Back to Tensorrtx

YOLOv5-Lite TensorRT Deployment

yolov5-lite/README.md

latest2.7 KB
Original Source

YOLOv5-Lite TensorRT Deployment

Detection training code link

Environment

TensorRT: 8.6.1.6 CUDA: 12.6 CUDNN: 8.9.0 OpenCV:4.10.0

Configuration parameters

Before starting, you need to modify parameters in include/yololayer.h to match your training configuration (example at include/yololayer.h):

cpp
static constexpr int MAX_OUTPUT_BBOX_COUNT = 1000;
static constexpr int CLASS_NUM = 80;  // number of classes
static constexpr int INPUT_H = 640;   // input height for yolov5-lite (must be divisible by 32)
static constexpr int INPUT_W = 640;   // input width for yolov5-lite (must be divisible by 32)
static constexpr int DEVICE = 0;
static constexpr float NMS_THRESH = 0.4;
static constexpr float CONF_THRESH = 0.45;
static constexpr int BATCH_SIZE = 1;
const char* INPUT_BLOB_NAME = "data";
const char* OUTPUT_BLOB_NAME = "prob";

1. Generate .wts from .pt

This step must be performed inside the yolov5-lite folder:

bash
cd yolov5-lite
git clone https://gitcode.com/open-source-toolkit/ac70a.git
unzip your zip file 

python gen_wts.py -w v5lite-s.pt -o v5lite-s.wts
python gen_wts.py -w v5lite-e.pt -o v5lite-e.wts
python gen_wts.py -w v5lite-g.pt -o v5lite-g.wts

2. Build the engine and run inference

Build steps

a. First, set CLASS_NUM in include/yololayer.h to match your dataset class count — this is important, otherwise you will get errors.

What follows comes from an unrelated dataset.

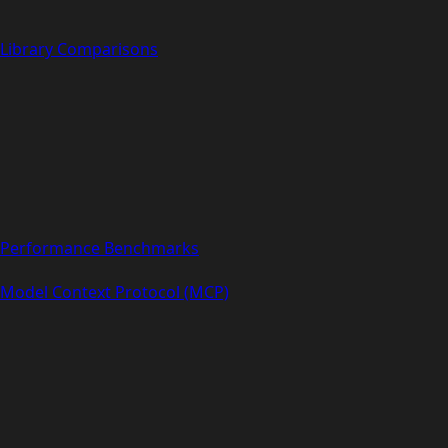
Library Comparisons
Performance Benchmarks
Model Context Protocol (MCP)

b. Run the following commands:

bash
mkdir build
cd build
cmake ..
make

Generate engine files

bash
./v5lite -s ../v5lite-s.wts v5lite-s.engine s
./v5lite -s ../v5lite-g.wts v5lite-g.engine g
./v5lite -s ../v5lite-e.wts v5lite-e.engine e
./v5lite -s ../v5lite-c.wts v5lite-c.engine c

Using the engine for inference

(samples is the folder containing your images):

bash
./v5lite -d v5lite-s.engine ../samples

You can also use yolov5-lite-trt.py (in the repository root) for inference.

3. INT8 Quantization

Preparation

  1. Collect calibration images (recommended ~1000 images)

  2. Put the images in a calibration folder (for example: tensorrtx-int8calib-data/coco_calib)

  3. Modify the macro in v5lite.cpp:

    Change:

    cpp
    // #define USE_FP16  // set USE_INT8 or USE_FP16 or USE_FP32
    // #define USE_INT8  // set USE_INT8 or USE_FP16 or USE_FP32
    

    To:

    cpp
    // #define USE_FP16  // set USE_INT8 or USE_FP16 or USE_FP32
    #define USE_INT8  // set USE_INT8 or USE_FP16 or USE_FP32
    
  4. Update the data path in the code to point to your calibration images

  5. Rebuild and generate the engine, then run inference (repeat step 2)

Notes

  • In practice, calling the engine from Python may produce better inference behavior in some cases.